(DATA EXCERPTS Opens)

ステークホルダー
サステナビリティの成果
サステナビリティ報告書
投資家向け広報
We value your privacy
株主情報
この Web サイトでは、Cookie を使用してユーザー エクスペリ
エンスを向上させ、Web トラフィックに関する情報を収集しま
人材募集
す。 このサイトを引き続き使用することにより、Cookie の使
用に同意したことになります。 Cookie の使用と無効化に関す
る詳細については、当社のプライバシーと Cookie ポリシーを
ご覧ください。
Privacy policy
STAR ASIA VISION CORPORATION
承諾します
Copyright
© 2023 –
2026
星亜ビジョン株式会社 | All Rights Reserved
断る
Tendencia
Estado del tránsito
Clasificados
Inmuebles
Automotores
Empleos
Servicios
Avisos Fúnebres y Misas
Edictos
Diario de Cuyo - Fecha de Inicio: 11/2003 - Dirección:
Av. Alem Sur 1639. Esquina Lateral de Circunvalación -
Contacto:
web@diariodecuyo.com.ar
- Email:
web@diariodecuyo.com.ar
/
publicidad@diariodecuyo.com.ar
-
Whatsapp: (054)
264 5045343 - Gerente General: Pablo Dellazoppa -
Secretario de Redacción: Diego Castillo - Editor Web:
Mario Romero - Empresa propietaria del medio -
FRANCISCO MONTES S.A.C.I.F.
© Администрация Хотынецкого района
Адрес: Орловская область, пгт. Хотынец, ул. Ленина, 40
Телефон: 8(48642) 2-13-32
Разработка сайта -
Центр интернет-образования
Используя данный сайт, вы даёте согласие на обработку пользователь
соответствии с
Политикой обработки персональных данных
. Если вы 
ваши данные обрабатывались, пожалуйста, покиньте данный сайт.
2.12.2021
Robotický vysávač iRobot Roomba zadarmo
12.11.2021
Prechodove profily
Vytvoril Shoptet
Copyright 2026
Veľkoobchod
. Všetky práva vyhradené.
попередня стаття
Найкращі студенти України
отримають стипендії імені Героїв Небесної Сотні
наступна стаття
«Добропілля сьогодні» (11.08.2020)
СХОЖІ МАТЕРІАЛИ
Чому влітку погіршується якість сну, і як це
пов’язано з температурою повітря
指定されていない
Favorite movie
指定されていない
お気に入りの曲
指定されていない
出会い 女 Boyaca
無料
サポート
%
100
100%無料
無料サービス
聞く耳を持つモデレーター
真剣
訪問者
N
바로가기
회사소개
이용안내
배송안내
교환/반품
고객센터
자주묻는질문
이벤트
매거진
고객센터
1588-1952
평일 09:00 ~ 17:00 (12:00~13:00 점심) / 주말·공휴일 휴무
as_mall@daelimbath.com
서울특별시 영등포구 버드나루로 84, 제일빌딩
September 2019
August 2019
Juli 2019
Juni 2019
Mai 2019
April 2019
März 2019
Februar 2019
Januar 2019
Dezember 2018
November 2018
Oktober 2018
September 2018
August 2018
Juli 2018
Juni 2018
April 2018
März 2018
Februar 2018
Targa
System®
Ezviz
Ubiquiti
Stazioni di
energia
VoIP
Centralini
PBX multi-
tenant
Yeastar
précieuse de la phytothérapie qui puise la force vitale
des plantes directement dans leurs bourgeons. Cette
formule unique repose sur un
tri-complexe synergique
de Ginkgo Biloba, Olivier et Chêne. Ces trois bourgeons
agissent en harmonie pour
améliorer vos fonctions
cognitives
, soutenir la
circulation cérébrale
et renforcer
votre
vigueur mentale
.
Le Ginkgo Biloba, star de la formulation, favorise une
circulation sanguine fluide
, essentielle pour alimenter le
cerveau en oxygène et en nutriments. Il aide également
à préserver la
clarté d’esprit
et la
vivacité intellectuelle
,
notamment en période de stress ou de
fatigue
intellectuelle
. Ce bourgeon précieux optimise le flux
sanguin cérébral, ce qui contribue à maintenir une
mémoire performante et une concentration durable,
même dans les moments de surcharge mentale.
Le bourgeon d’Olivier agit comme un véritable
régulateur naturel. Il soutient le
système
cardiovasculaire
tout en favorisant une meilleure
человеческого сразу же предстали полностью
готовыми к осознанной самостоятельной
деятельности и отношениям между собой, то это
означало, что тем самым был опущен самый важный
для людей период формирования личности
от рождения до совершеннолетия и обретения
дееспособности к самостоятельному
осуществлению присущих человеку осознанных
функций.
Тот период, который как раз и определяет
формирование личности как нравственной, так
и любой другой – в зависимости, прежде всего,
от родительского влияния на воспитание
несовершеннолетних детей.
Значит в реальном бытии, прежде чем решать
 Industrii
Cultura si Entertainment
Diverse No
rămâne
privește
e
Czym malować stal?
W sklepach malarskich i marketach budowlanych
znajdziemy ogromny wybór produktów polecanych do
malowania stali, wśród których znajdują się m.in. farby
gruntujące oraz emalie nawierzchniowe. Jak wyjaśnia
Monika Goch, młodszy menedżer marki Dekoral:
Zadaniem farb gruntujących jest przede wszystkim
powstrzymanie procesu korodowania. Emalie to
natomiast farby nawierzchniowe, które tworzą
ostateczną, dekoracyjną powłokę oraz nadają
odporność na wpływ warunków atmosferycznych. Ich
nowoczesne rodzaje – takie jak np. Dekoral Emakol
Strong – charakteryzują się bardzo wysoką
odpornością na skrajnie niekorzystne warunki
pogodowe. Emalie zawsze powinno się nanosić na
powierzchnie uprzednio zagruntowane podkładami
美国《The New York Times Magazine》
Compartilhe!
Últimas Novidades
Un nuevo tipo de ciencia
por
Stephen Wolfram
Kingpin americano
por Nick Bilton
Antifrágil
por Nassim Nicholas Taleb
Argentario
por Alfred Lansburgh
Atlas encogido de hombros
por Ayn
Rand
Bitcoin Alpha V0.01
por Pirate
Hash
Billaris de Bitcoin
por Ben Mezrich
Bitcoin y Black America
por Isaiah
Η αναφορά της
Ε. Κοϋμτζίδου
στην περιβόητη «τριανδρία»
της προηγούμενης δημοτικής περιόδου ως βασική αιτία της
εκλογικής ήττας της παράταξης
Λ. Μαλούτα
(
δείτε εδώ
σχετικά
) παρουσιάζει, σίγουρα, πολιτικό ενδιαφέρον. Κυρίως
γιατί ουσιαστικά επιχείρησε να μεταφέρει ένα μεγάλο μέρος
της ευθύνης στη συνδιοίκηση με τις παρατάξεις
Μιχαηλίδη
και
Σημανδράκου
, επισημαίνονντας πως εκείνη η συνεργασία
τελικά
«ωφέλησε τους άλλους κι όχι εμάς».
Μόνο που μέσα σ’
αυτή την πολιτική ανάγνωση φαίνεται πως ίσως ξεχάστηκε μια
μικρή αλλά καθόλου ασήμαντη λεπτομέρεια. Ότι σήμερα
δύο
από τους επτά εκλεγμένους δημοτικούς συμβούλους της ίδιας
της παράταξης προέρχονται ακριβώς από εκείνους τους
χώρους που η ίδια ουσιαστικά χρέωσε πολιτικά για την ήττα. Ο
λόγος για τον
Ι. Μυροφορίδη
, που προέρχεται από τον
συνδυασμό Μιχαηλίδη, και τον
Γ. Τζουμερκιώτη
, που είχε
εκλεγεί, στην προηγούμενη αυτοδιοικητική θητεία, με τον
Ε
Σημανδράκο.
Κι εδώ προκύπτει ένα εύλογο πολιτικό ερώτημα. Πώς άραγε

(DATA EXCERPTS Closes)

REQUIREMENT:
Please return the lines above that run from the line containing "означало, что тем" to the line containing "pogodowe. Emalie zawsze", inclusive, exactly and with no other lines.

TASK SOLUTION:
означало, что тем самым был опущен самый важный
для людей период формирования личности
от рождения до совершеннолетия и обретения
дееспособности к самостоятельному
осуществлению присущих человеку осознанных
функций.
Тот период, который как раз и определяет
формирование личности как нравственной, так
и любой другой – в зависимости, прежде всего,
от родительского влияния на воспитание
несовершеннолетних детей.
Значит в реальном бытии, прежде чем решать
 Industrii
Cultura si Entertainment
Diverse No
rămâne
privește
e
Czym malować stal?
W sklepach malarskich i marketach budowlanych
znajdziemy ogromny wybór produktów polecanych do
malowania stali, wśród których znajdują się m.in. farby
gruntujące oraz emalie nawierzchniowe. Jak wyjaśnia
Monika Goch, młodszy menedżer marki Dekoral:
Zadaniem farb gruntujących jest przede wszystkim
powstrzymanie procesu korodowania. Emalie to
natomiast farby nawierzchniowe, które tworzą
ostateczną, dekoracyjną powłokę oraz nadają
odporność na wpływ warunków atmosferycznych. Ich
nowoczesne rodzaje – takie jak np. Dekoral Emakol
Strong – charakteryzują się bardzo wysoką
odpornością na skrajnie niekorzystne warunki
pogodowe. Emalie zawsze powinno się nanosić na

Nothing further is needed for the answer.